Pearl Abyss's long-awaited open-world RPG landed with a Metacritic score of 78 and an IGN 6/10, triggering enormous community backlash — and a brutal overnight crash in the studio's stock price.

Crimson Desert launched today on PC, PS5, and Xbox Series X|S, and the result is the kind of release that manages to enrage everyone at once. Review embargoes lifted this morning to reveal a Metacritic score of 78 — not a disaster by any reasonable standard, but a gut punch for a game that had positioned itself as a potential Game of the Year contender. Individual scores ranged from a 4/10 to a perfect 10/10, which tells you more about the state of critical discourse than it does about the game itself, though it tells you plenty about both.

IGN's review-in-progress gave Crimson Desert a provisional 6/10, a number that landed like a grenade in the community. The reviewer had already logged over 110 hours without reaching the end, citing what he described as "painfully uninspired stealth sections" and puzzles that reward brute force over actual creative thinking. The high points were described as genuinely high — but the lows were frequent enough to keep a clean recommendation out of reach. PC Gamer called it "the most fascinating, frustratingly obtuse game ever," a line that captures exactly the kind of exhausted admiration the game seems to inspire. Windows Central was more charitable, calling it "too much in the best and worst ways" and ultimately "unforgettable" — though unforgettable and recommendable are not the same word.

The $70 price tag has sharpened every criticism. At $40 or $50, a 78 Metacritic score with wildly split critical opinion reads as an interesting risk. At $70, it reads as a problem. Communities on Reddit and social media have spent the day debating whether the critics got it right, whether the game is being unfairly punished for not being the game everyone imagined, and whether Pearl Abyss over-promised for years in a way that made disappointment structurally inevitable.

The financial fallout was immediate and severe. Pearl Abyss shares dropped roughly 30% overnight, falling from 65,500 KRW to approximately 47,800 KRW — around $31.84 USD — as investors processed the below-expectations reception. For a studio that spent years building hype around a single title as a flagship statement, a 78 is not the kind of number that inspires confidence in whatever comes next.

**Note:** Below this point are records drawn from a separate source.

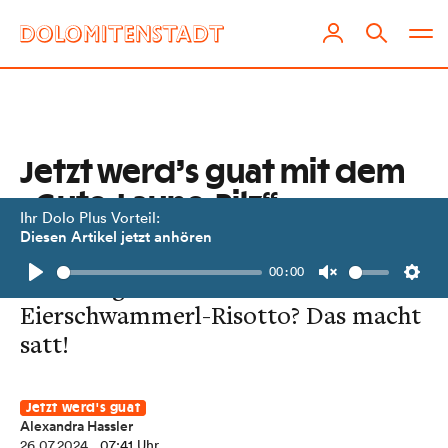
Jetzt werd’s guat mit dem
„Gute-Laune-Pilz“
Ihr Dolo Plus Vorteil:
Diesen Artikel jetzt anhören
Eierschwammerl sind gesund und
00:00
machen glücklich. Und Elfis
Play
Unmute
Setti
Eierschwammerl-Risotto? Das macht
satt!
Jetzt werd's guat
Alexandra Hassler
26.07.2024
, 07:41 Uhr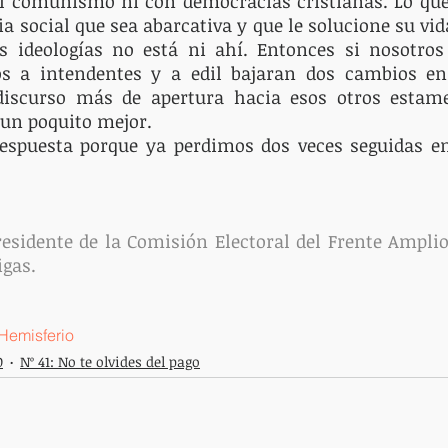
 comunismo ni con democracias cristianas. Lo que 
 social que sea abarcativa y que le solucione su vida
as ideologías no está ni ahí. Entonces si nosotros
s a intendentes y a edil bajaran dos cambios en 
iscurso más de apertura hacia esos otros estamen
 un poquito mejor. 
respuesta porque ya perdimos dos veces seguidas en
residente de la Comisión Electoral del Frente Amplio.
igas.
 Hemisferio
O
Nº 41: No te olvides del pago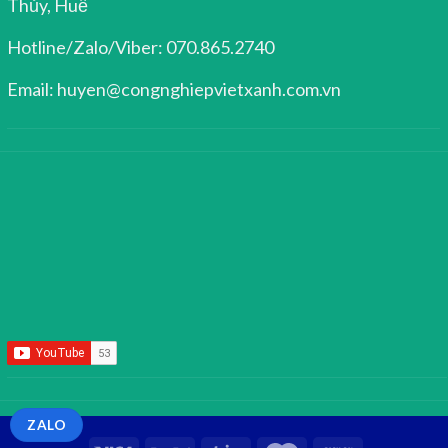
Thủy, Huế
Hotline/Zalo/Viber: 070.865.2740
Email: huyen@congnghiepvietxanh.com.vn
ZALO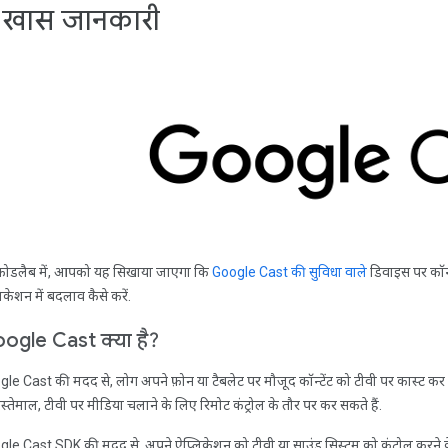
. खास जानकारी
कोडलैब में, आपको यह सिखाया जाएगा कि
Google Cast की सुविधा वाले
डिवाइस पर कॉन्
िकेशन में बदलाव कैसे करें.
ogle Cast क्या है?
le Cast की मदद से, लोग अपने फ़ोन या टैबलेट पर मौजूद कॉन्टेंट को टीवी पर कास्ट कर
स्तेमाल, टीवी पर मीडिया चलाने के लिए रिमोट कंट्रोल के तौर पर कर सकते हैं.
le Cast SDK की मदद से, अपने ऐप्लिकेशन को टीवी या साउंड सिस्टम को कंट्रोल करने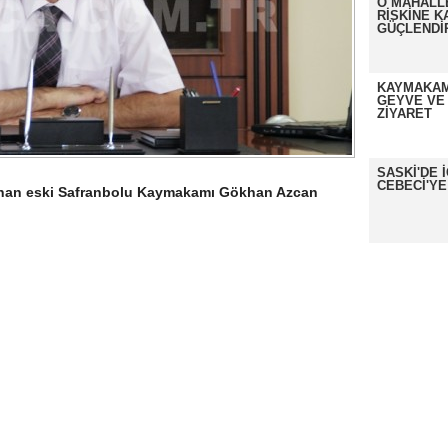
O MAHALL
RİSKİNE K
GÜÇLENDİ
KAYMAKAM
GEYVE VE
ZİYARET
SASKİ'DE 
CEBECİ'YE
nan eski Safranbolu Kaymakamı Gökhan Azcan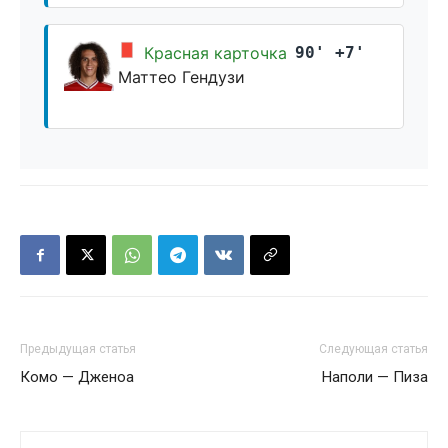
Красная карточка
90' +7'
Маттео Гендузи
Предыдущая статья
Следующая статья
Комо — Дженоа
Наполи — Пиза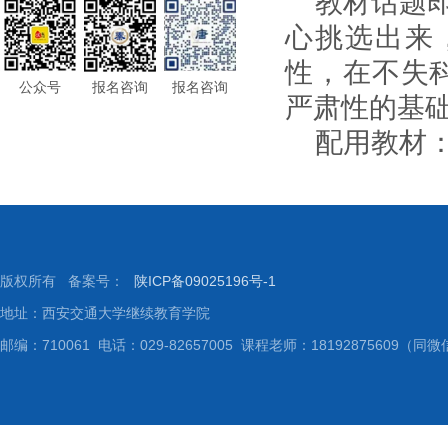
教材话题
心挑选出来
性，在不失
公众号
报名咨询
报名咨询
严肃性的基
配用教材
版权所有 备案号：
陕ICP备09025196号-1
地址：西安交通大学继续教育学院
邮编：710061 电话：029-82657005 课程老师：18192875609（同微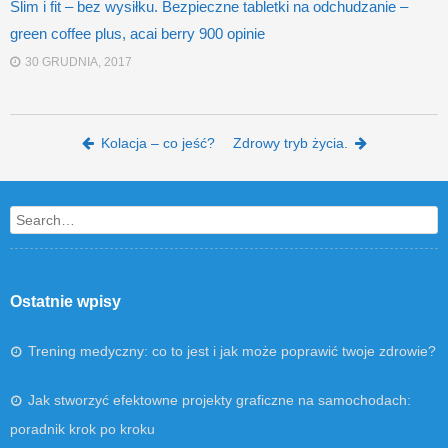
Slim i fit – bez wysiłku. Bezpieczne tabletki na odchudzanie –
green coffee plus, acai berry 900 opinie
30 GRUDNIA, 2017
Post navigation
Kolacja – co jeść?
Zdrowy tryb życia.
Search
Ostatnie wpisy
Trening medyczny: co to jest i jak może poprawić twoje zdrowie?
Jak stworzyć efektowne projekty graficzne na samochodach:
poradnik krok po kroku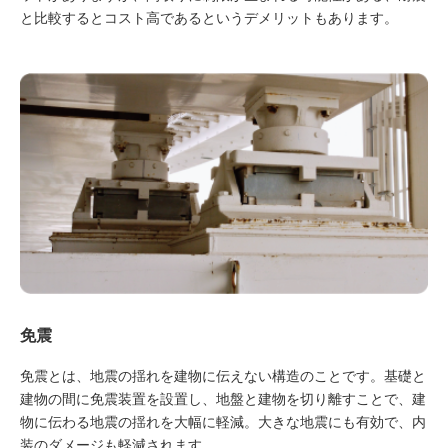
と比較するとコスト高であるというデメリットもあります。
免震
免震とは、地震の揺れを建物に伝えない構造のことです。基礎と
建物の間に免震装置を設置し、地盤と建物を切り離すことで、建
物に伝わる地震の揺れを大幅に軽減。大きな地震にも有効で、内
装のダメージも軽減されます。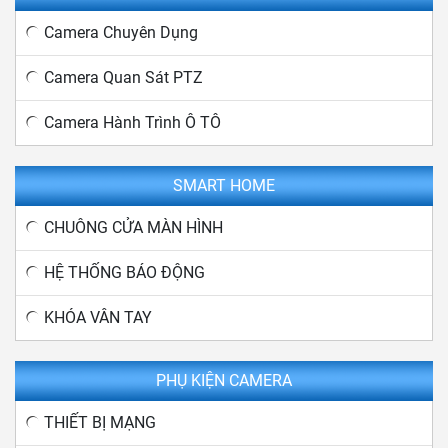
Camera Chuyên Dụng
Camera Quan Sát PTZ
Camera Hành Trình Ô TÔ
SMART HOME
CHUÔNG CỬA MÀN HÌNH
HỆ THỐNG BÁO ĐỘNG
KHÓA VÂN TAY
PHỤ KIỆN CAMERA
THIẾT BỊ MẠNG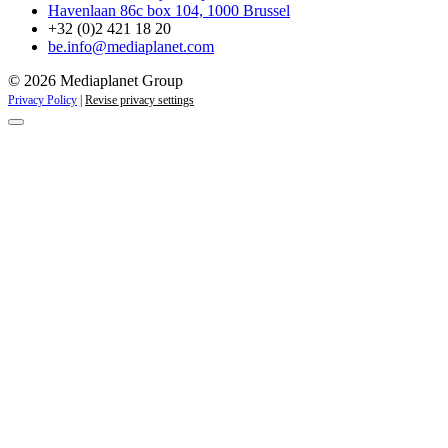
Havenlaan 86c box 104, 1000 Brussel
+32 (0)2 421 18 20
be.info@mediaplanet.com
© 2026 Mediaplanet Group
Privacy Policy
|
Revise privacy settings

None of this necessarily means Crimson Desert is a bad game. The range of critical opinion suggests something more interesting than a straightforward failure — a game with genuine ambition and genuine problems living in uncomfortable proximity. But the launch day story is what it is: a community with enormous expectations, a studio under financial pressure, and a game that everyone agrees they have feelings about without agreeing on what those feelings actually are.